Hem sitenin genelinden, hem önceki Tartuffe ve Savaş ve Barış yazılarından göreceğiniz üzere ben amatör bir tiyatro izleyicisiyim. Önceki ikisinin aksine bu yazıyı da oyunu izledikten çok sonra yazıyorum. Bu nedenle hatırımdan çıkanlar için peşinen özür dilemek isterim. Öte yandan eklemek isterim ki benim denk geldiğim hemen bütün yorumlara katılıyorum, yani okuduğunuz tek yorum benimki olmadığı sürece sorun yok.
Kısa Bir Bilgi
Oyun, modern bir yazarın, Nick Whitby’nin oyunu.
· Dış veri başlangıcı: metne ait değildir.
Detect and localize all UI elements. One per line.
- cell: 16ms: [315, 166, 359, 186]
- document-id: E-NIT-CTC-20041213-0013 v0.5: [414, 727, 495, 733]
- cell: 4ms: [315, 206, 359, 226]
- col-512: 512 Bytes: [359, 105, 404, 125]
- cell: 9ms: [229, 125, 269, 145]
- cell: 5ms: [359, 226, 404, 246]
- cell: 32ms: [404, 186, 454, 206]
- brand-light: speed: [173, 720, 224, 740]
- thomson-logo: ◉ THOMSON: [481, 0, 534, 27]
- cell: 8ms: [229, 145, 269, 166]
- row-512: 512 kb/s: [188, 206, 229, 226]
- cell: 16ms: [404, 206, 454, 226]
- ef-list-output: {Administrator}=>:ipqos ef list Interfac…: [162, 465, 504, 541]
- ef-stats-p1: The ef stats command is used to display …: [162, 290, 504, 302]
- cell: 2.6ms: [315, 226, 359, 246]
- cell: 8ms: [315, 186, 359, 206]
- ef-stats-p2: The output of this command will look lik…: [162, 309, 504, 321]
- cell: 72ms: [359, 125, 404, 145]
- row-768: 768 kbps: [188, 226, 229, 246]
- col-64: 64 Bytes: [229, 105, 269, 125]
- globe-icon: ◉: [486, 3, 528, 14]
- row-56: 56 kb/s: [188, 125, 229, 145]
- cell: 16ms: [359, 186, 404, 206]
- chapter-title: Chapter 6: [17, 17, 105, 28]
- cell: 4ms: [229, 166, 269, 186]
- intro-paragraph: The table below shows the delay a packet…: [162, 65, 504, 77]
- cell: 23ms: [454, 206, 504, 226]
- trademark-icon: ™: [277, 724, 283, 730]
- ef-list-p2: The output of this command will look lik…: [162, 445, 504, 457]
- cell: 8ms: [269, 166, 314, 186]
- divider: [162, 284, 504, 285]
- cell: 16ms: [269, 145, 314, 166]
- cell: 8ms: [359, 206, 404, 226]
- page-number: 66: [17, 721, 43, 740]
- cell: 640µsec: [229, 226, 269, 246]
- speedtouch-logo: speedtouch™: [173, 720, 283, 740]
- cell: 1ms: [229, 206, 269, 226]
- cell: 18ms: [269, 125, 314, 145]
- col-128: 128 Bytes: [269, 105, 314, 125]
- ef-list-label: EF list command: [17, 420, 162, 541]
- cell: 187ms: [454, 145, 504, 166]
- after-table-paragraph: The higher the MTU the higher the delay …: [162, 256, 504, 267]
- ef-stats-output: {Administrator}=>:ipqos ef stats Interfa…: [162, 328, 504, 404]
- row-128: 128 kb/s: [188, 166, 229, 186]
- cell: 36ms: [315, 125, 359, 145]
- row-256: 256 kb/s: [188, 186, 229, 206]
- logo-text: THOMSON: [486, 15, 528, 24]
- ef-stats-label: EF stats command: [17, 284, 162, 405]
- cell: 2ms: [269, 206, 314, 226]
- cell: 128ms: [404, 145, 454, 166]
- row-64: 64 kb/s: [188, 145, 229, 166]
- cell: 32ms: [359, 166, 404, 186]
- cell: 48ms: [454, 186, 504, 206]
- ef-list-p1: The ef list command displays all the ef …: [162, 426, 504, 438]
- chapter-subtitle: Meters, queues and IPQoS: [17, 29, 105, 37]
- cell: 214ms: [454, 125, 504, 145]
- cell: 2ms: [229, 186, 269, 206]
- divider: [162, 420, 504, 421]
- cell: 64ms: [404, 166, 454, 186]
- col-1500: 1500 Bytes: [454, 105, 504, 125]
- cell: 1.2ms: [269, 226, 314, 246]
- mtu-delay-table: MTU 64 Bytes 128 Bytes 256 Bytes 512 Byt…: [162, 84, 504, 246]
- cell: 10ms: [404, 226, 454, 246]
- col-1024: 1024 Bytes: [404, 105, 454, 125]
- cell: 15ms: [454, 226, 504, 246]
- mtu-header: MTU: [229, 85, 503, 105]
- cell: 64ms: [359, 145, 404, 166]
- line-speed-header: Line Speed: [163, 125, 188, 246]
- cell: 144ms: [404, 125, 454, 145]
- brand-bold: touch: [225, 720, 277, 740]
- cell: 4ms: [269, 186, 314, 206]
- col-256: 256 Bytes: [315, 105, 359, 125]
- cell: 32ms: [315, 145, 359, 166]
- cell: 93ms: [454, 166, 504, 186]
Kendisi, bu oyunu 1942 yapımı ve aynı isimli Amerikan filmini sahneye uyarlamış. Ben yazarın radyo tiyatrosuna yazdığı en az bir eseri dinlediğimi düşünüyorum fakat aklıma oyunun adı gelmediğinden kesin konuşamıyorum.
Whitby bu oyunu Sam Mendes isimli bir yönetmenin kurduğu kumpanya için yazıyor – ki bu kumpanya 2019’da kurulmuş. Yani oldukça yeni bir oyun, hatta öyle ki bu kumpanya, Scamp ile neredeyse eş zamanlı olarak Türkiye’de, önce Kocaeli’de sonra İstanbul’da sahnelenmesi, modern yazarları takip eden tiyatrocularımızın varlığını göstermesi açısından beni mutlu etti. Doğruya doğru, ben eskileri daha çok severim fakat bu oyun, belirttiğim üzere, 20. asrın ilk yarısından kalma ve bu yüzden beni daha fazla tatmin etti.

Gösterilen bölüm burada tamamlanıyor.